The top eight bits of the instruction word contain the main opcode and four 'subop' bits; the main opcode is decoded using a 74HC4514 one-of-sixteen decoder to drive the instruction signal lines into the control logic, whereas the subop bits are presented directly to the system's backplane for other modules such as the ALU, flags/condition evaluator and shifter to interpret as they see fit. The control logic also uses some of the subop bits to alter the behaviour of some opcodes — for instance, SUBOP0 of a memory access instruction indicates whether the memory address should come from a register or the immediate field.

The next-most-significant four bits of the instruction indicate the destination register for any operations that produce a result, and the four below that represent the (first) source register; both of these values are routed to the backplane for the register file to consume, through a tristate buffer so that the backplane can be left undriven when the control unit isn't executing an instruction. Another buffer handles the other main control lines similarly; this arrangement allows the front panel interface to take control of the register file and memory interface when the machine is halted.

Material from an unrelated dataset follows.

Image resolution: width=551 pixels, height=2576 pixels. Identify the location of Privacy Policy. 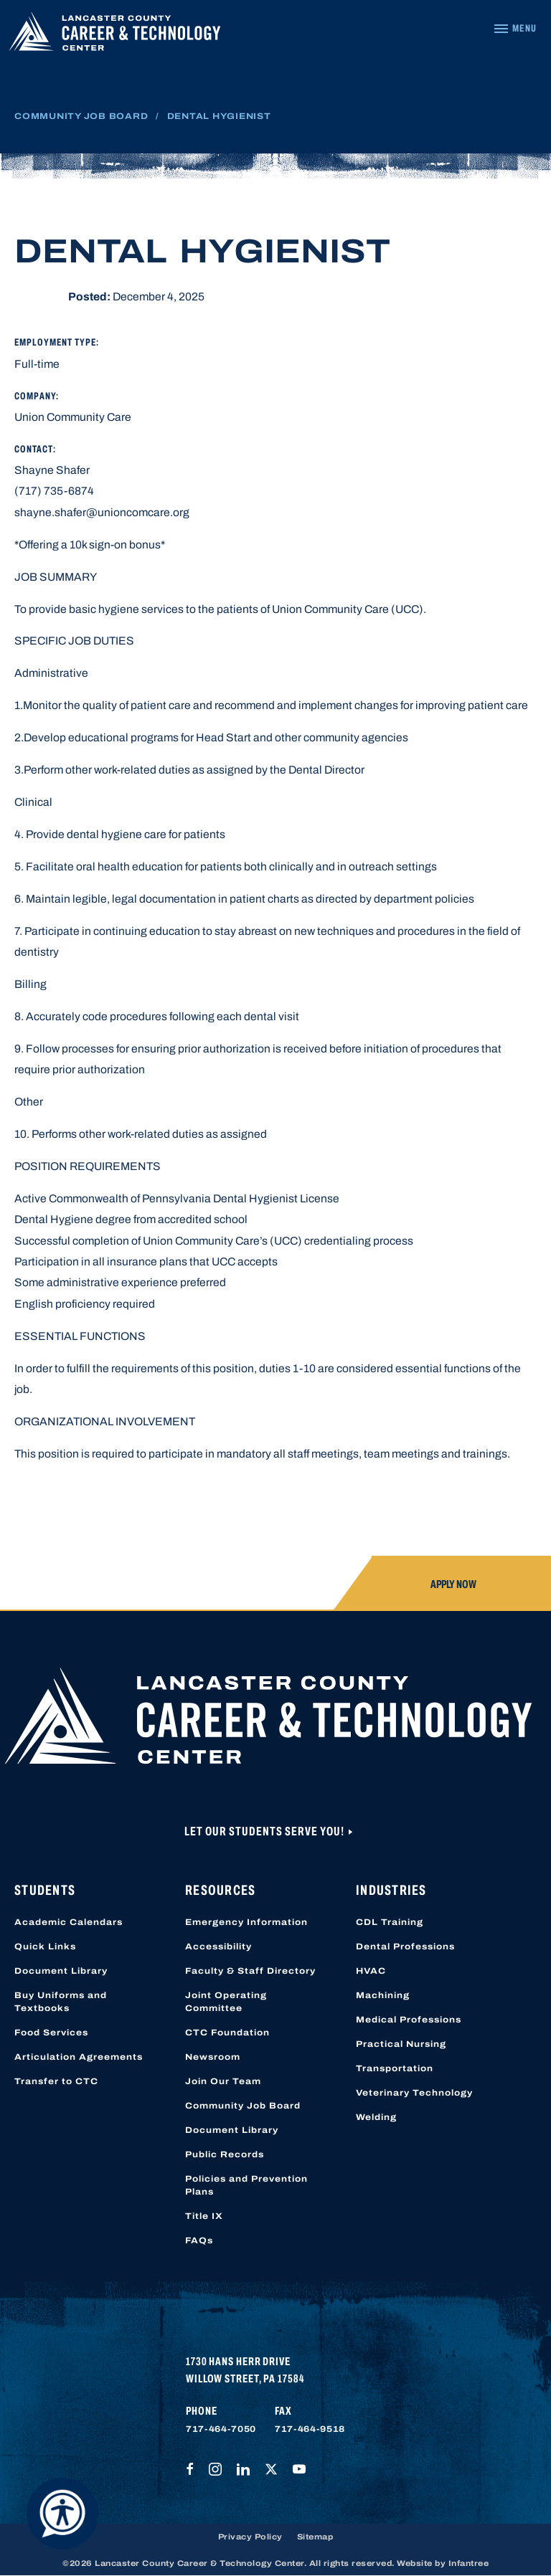
(250, 2536).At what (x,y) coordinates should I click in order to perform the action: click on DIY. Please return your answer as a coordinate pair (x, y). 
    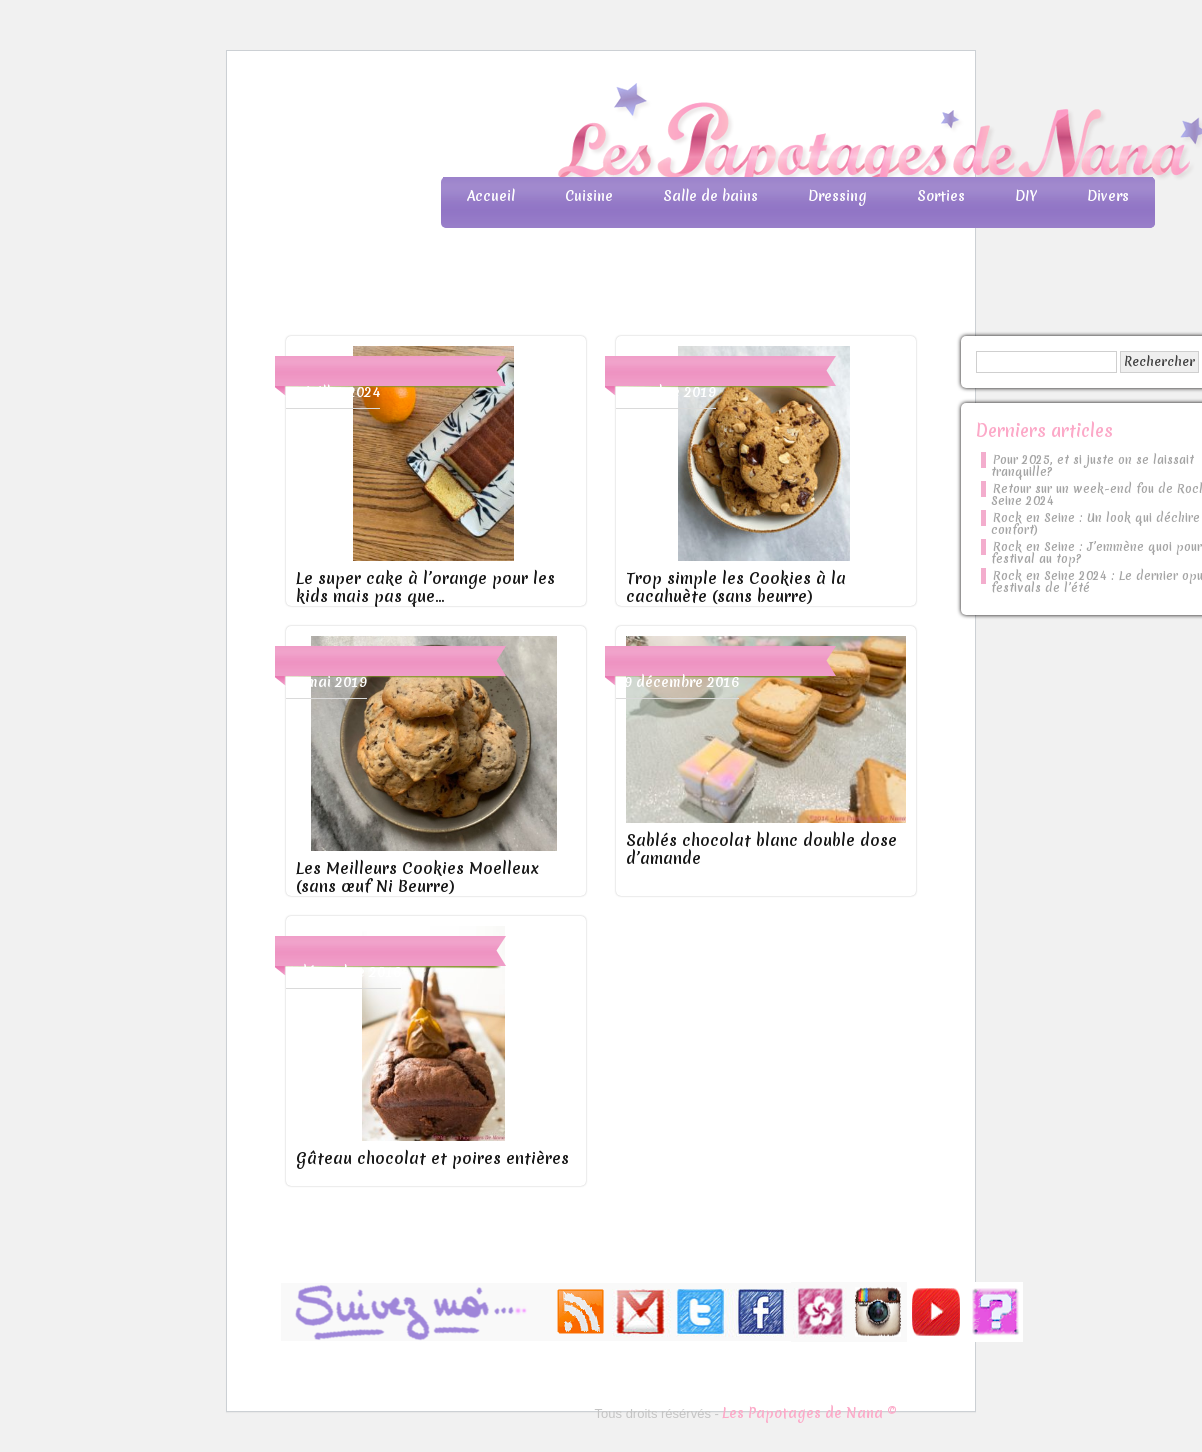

Finally, the second source register (for instructions that use one) is identified by the top four bits of the bottom half of the instruction word. This overlaps with the immediate field, so instructions can only use a second source register if they don't take an immediate value and vice versa.

Signal Routing

The signal routing section of the control unit is very straightforward; apart from the buffer for the main control lines, described above, it consists of a set of tristate buffers that are wired to allow the backplane's A, B and R buses to be driven from various signal sources:

Control Logic

The control logic is the hairiest section of the design; it has to generate all the control signals for the rest of the system based on the sixteen decoded instruction inputs and (for some instructions) the subop bits and execution phase signals. The resulting matrix of outputs did rather illustrate the advantages of a microcoded design, but turning a table of ticks into a ROM image is far too much like programming for comfort.